[Saved entries]

▬▬▬▬▬▬▬▬▬▬

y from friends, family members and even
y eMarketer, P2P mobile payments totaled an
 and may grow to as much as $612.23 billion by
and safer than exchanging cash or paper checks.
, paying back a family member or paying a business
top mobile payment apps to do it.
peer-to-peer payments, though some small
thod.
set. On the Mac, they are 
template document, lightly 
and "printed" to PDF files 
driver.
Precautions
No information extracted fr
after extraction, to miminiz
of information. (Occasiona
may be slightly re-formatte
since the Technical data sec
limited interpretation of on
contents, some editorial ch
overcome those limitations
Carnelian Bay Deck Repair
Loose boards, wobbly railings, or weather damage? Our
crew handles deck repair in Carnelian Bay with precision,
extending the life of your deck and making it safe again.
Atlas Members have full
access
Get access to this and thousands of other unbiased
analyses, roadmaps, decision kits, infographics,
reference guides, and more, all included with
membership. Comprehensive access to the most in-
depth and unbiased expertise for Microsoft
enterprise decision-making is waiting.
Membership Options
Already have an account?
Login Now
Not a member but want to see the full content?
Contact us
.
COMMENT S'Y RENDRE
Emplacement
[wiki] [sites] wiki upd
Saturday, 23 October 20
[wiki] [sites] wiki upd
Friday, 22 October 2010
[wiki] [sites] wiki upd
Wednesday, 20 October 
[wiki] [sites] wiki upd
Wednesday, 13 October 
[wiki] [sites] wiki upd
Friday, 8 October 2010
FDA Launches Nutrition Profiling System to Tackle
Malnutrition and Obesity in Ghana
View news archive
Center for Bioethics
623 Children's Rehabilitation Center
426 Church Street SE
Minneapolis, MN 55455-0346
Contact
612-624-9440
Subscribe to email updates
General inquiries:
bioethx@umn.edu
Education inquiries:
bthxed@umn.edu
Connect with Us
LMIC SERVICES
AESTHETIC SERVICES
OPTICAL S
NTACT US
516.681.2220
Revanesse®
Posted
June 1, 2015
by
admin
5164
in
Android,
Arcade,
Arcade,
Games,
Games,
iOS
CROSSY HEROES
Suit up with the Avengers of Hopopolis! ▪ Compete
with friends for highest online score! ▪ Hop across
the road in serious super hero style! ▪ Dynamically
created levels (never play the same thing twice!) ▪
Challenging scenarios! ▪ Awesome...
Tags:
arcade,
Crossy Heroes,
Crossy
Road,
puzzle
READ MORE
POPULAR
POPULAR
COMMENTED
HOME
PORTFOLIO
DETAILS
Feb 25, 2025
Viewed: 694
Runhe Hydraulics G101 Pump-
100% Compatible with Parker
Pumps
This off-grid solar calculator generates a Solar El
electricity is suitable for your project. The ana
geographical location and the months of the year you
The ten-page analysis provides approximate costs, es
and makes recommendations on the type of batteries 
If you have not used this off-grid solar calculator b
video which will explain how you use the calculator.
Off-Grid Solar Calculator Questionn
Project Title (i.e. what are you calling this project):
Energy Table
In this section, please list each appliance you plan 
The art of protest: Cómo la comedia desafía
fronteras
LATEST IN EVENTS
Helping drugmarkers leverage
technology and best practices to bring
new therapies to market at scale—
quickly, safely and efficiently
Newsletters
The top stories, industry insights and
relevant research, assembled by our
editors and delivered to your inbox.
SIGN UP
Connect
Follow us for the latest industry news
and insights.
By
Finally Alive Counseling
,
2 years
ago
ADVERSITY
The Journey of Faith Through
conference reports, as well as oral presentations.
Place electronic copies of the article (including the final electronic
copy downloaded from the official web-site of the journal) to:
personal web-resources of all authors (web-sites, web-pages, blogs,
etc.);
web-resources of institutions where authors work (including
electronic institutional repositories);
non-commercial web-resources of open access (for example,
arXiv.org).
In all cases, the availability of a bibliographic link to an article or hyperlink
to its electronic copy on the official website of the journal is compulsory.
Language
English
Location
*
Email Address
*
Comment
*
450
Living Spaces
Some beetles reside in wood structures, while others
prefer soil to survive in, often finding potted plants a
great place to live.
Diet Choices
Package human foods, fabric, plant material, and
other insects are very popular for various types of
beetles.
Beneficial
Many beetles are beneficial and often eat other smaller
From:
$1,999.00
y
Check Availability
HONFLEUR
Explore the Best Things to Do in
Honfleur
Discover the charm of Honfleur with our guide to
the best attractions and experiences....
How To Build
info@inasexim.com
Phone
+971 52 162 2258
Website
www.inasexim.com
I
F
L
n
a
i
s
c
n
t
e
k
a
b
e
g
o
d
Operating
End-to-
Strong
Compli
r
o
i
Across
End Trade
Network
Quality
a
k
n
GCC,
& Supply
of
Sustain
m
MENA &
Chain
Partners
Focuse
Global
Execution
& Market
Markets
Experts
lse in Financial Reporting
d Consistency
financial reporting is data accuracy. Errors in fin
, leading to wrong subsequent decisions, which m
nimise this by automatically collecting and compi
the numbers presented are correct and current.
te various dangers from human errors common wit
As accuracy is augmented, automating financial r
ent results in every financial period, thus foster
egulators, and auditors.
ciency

▬▬▬▬▬▬▬▬▬▬

Please print out every record exactly as it is written.

y from friends, family members and even
y eMarketer, P2P mobile payments totaled an
 and may grow to as much as $612.23 billion by
and safer than exchanging cash or paper checks.
, paying back a family member or paying a business
top mobile payment apps to do it.
peer-to-peer payments, though some small
thod.
set. On the Mac, they are 
template document, lightly 
and "printed" to PDF files 
driver.
Precautions
No information extracted fr
after extraction, to miminiz
of information. (Occasiona
may be slightly re-formatte
since the Technical data sec
limited interpretation of on
contents, some editorial ch
overcome those limitations
Carnelian Bay Deck Repair
Loose boards, wobbly railings, or weather damage? Our
crew handles deck repair in Carnelian Bay with precision,
extending the life of your deck and making it safe again.
Atlas Members have full
access
Get access to this and thousands of other unbiased
analyses, roadmaps, decision kits, infographics,
reference guides, and more, all included with
membership. Comprehensive access to the most in-
depth and unbiased expertise for Microsoft
enterprise decision-making is waiting.
Membership Options
Already have an account?
Login Now
Not a member but want to see the full content?
Contact us
.
COMMENT S'Y RENDRE
Emplacement
[wiki] [sites] wiki upd
Saturday, 23 October 20
[wiki] [sites] wiki upd
Friday, 22 October 2010
[wiki] [sites] wiki upd
Wednesday, 20 October 
[wiki] [sites] wiki upd
Wednesday, 13 October 
[wiki] [sites] wiki upd
Friday, 8 October 2010
FDA Launches Nutrition Profiling System to Tackle
Malnutrition and Obesity in Ghana
View news archive
Center for Bioethics
623 Children's Rehabilitation Center
426 Church Street SE
Minneapolis, MN 55455-0346
Contact
612-624-9440
Subscribe to email updates
General inquiries:
bioethx@umn.edu
Education inquiries:
bthxed@umn.edu
Connect with Us
LMIC SERVICES
AESTHETIC SERVICES
OPTICAL S
NTACT US
516.681.2220
Revanesse®
Posted
June 1, 2015
by
admin
5164
in
Android,
Arcade,
Arcade,
Games,
Games,
iOS
CROSSY HEROES
Suit up with the Avengers of Hopopolis! ▪ Compete
with friends for highest online score! ▪ Hop across
the road in serious super hero style! ▪ Dynamically
created levels (never play the same thing twice!) ▪
Challenging scenarios! ▪ Awesome...
Tags:
arcade,
Crossy Heroes,
Crossy
Road,
puzzle
READ MORE
POPULAR
POPULAR
COMMENTED
HOME
PORTFOLIO
DETAILS
Feb 25, 2025
Viewed: 694
Runhe Hydraulics G101 Pump-
100% Compatible with Parker
Pumps
This off-grid solar calculator generates a Solar El
electricity is suitable for your project. The ana
geographical location and the months of the year you
The ten-page analysis provides approximate costs, es
and makes recommendations on the type of batteries 
If you have not used this off-grid solar calculator b
video which will explain how you use the calculator.
Off-Grid Solar Calculator Questionn
Project Title (i.e. what are you calling this project):
Energy Table
In this section, please list each appliance you plan 
The art of protest: Cómo la comedia desafía
fronteras
LATEST IN EVENTS
Helping drugmarkers leverage
technology and best practices to bring
new therapies to market at scale—
quickly, safely and efficiently
Newsletters
The top stories, industry insights and
relevant research, assembled by our
editors and delivered to your inbox.
SIGN UP
Connect
Follow us for the latest industry news
and insights.
By
Finally Alive Counseling
,
2 years
ago
ADVERSITY
The Journey of Faith Through
conference reports, as well as oral presentations.
Place electronic copies of the article (including the final electronic
copy downloaded from the official web-site of the journal) to:
personal web-resources of all authors (web-sites, web-pages, blogs,
etc.);
web-resources of institutions where authors work (including
electronic institutional repositories);
non-commercial web-resources of open access (for example,
arXiv.org).
In all cases, the availability of a bibliographic link to an article or hyperlink
to its electronic copy on the official website of the journal is compulsory.
Language
English
Location
*
Email Address
*
Comment
*
450
Living Spaces
Some beetles reside in wood structures, while others
prefer soil to survive in, often finding potted plants a
great place to live.
Diet Choices
Package human foods, fabric, plant material, and
other insects are very popular for various types of
beetles.
Beneficial
Many beetles are beneficial and often eat other smaller
From:
$1,999.00
y
Check Availability
HONFLEUR
Explore the Best Things to Do in
Honfleur
Discover the charm of Honfleur with our guide to
the best attractions and experiences....
How To Build
info@inasexim.com
Phone
+971 52 162 2258
Website
www.inasexim.com
I
F
L
n
a
i
s
c
n
t
e
k
a
b
e
g
o
d
Operating
End-to-
Strong
Compli
r
o
i
Across
End Trade
Network
Quality
a
k
n
GCC,
& Supply
of
Sustain
m
MENA &
Chain
Partners
Focuse
Global
Execution
& Market
Markets
Experts
lse in Financial Reporting
d Consistency
financial reporting is data accuracy. Errors in fin
, leading to wrong subsequent decisions, which m
nimise this by automatically collecting and compi
the numbers presented are correct and current.
te various dangers from human errors common wit
As accuracy is augmented, automating financial r
ent results in every financial period, thus foster
egulators, and auditors.
ciency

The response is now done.